Anna Karenina publicity image

Anna Karenina in Edinburgh

Edinburgh's Royal Lyceum is to present its second successive world premiere from 18th March to 16th April: John Clifford's new adaptation of Tolstoy's Anna Karenina.

Amid the chaos of industrialising, urbanising Russia in the late nineteenth century and the vacuous 'celebrity' society which inhabits it, Anna embarks on an affair, a refuge from her loveless marriage. But this is an era in which a woman's passions are circumscribed, choked and controlled, leaving no option but the most extreme.

Tolstoy is one of the world's great novelists, and Anna Karenina is one of his greatest works. Clifford has sculpted the Russian's story into a punchy script, emphasising the characters, complex relationships and sexual hypocrisy of the novel and condensing them into a rich and intense drama that speaks to our own time as powerfully as Tolstoy's novel spoke to his own.

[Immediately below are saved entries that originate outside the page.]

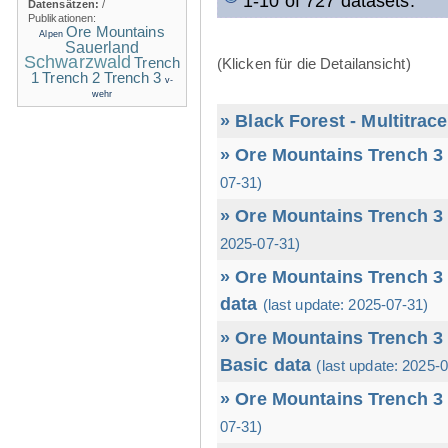
1-10 of 727 datasets.
Datensätzen:
/
Publikationen:
Ore Mountains
Alpen
Sauerland
Schwarzwald
Trench
(Klicken für die Detailansicht)
1
Trench 2
Trench 3
v-
wehr
» Black Forest - Multitrac
» Ore Mountains Trench 3 
07-31)
» Ore Mountains Trench 3 
2025-07-31)
» Ore Mountains Trench 3 
data
(last update: 2025-07-31)
» Ore Mountains Trench 3 
Basic data
(last update: 2025-
» Ore Mountains Trench 3 
07-31)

Director Muriel Romanes' approach mirrors this with a production which avoids overblown period costumes and sets, stripping them back to allow space for the actors and action to breathe.

Francis O'Connor, whose work was seen previously this season on Mark Thomson's production of Othello, has created a rustic tree-bound, door-lined space evoking the emotional claustrophobia and atavism of the play and also Tolstoy's pastoral setting for his novel.

Romanes, whose previous directorial hits include 2002's Lyceum production of The Prime of Miss Jean Brodie and Michel Tremblay's If Only... the following year, has assembled a versatile ensemble cast: Anna is played by Raquel Cassidy, Vronsky by Jamie Lee and Levin by Liam Brennan. They are joined by Louise Collins, Cara Kelly, Vari Sylvester, Paul Blair, Kevin McMonagle and Kirsty Mackay.

Clifford's previous work includes his translation of Celestina for Birmingham Rep, one of the hits of the 2004 Edinburgh International Festival, and his 1998 translation of Calderon de la Barca's Life is a Dream, again for the EIF and produced by the Royal Lyceum.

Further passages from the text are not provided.